I'm writing from a small warung (cafe) and watching the rain pour down again.....

It's been raining hard here the last few days. So hard that the streets are flooding at times. I waited out the storm yesterday at my friend's cafe and then drove through the light rain and water up to my knees at times to get home. I was so happy to be in my warm dry house all evening. I made some delicious food, did some reading and went to sleep early. I have been enjoying cooking so much. Last night I made a dish of vegetables, tofu and noodles in a sauce of coconut oil, ginger, chili, tumeric, sesame seeds and dry coconut. It was oh so divine. I enjoyed each mouthful and was very thankful for it.

My friend Cady from California has been staying with me for a few days, but is now gone for a few days with a friend in the North of Bali. She will return to Ubud and stay for another week.

Yesterday I was talking to my friend Sari and he asked me how things are going at the house. He asked if I felt good there and how my dreams are. I told him that I have had nothing but good feelings and good dreams since being in the house in Laplapan. Last night I had a wonderful dream about my grandma Reba. She and I were never very close and she passed away several years ago. It was a nice dream where she told me she is happy about what I'm doing and that all is well. Sari said that when a relative comes in a dream like that, looking healthy and happy, it means they are about to be reborn into the body of a child born into our family. I'm wondering now if anyone in my family is about to announce a pregnancy :)

He told me that when the current owner first bought the house, no one had lived in it for over 2 years. Sari spent the night there before any work had begun and he says that a beautiful woman dressed all in white came to him while he slept and told him she was sad that no one had been living there and no one had been making offerings to the gods. From that day on, he makes sure that offerings are made on a daily basis by his wife and by another woman in the neighborhood. Every day there are little offering baskets placed around the inside and outside of the home. They contain flowers, candies, rice and incense. They are so beautiful and it makes me feel comfortable and happy when I see them.

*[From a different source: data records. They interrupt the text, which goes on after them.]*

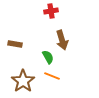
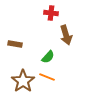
red cross: moved 2 px down; rotated 16 degrees clockwise
brown arrow: moved 4 px right, 5 px up
green semicircle: rotated 72 degrees clockwise
orange line: moved 5 px left, 1 px down
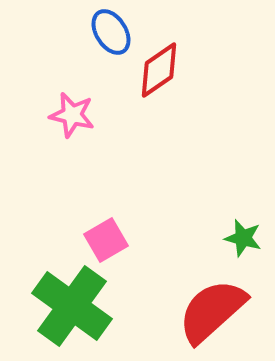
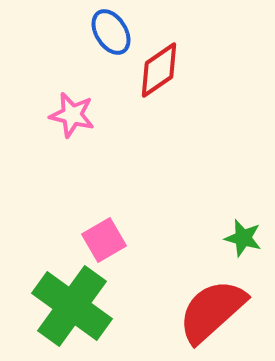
pink square: moved 2 px left
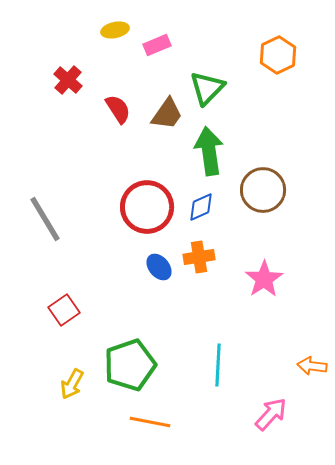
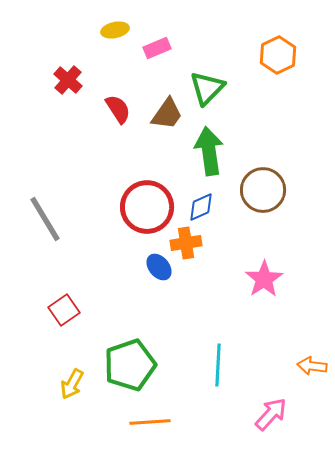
pink rectangle: moved 3 px down
orange cross: moved 13 px left, 14 px up
orange line: rotated 15 degrees counterclockwise
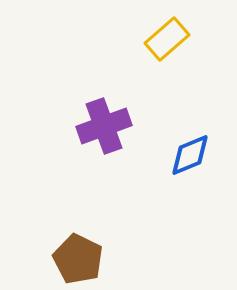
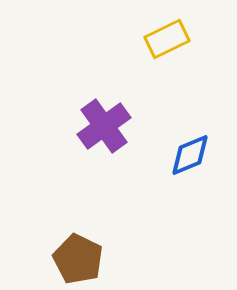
yellow rectangle: rotated 15 degrees clockwise
purple cross: rotated 16 degrees counterclockwise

It has been one week since I completed my yoga training course. I have been trying to adjust and find my feet again in the "real" world outside of my little group that I spent so much time with in the last month. And I find that it's not easy. You would think that I would be in a state of bliss, filled with patience, gratitude and compassion. I feel that way when I do my morning practice for sure, but when I leave the house, I feel very impatient with other people. I am surprised by this, but I guess it's normal. I have been in an isolated world with like minded people all on the same journey for a month. Other people are in their worlds, doing their thing and it doesn't necessarily mesh with mine at the moment. I am still very much processing all the deep work I've done and it feels important to just stay with it, write a lot and let all the feelings come as they will. 

1 comment:

  1. Hello My dear, What you are feeling right now is quite common and very normal. One always has a downner after an intense process/programme. Just be aware of it and be in the moment. I love to read your blogs, they are so real I mean as if one is there experiencing it with you!!. Take care and be kind to yourself.. downunder!!!!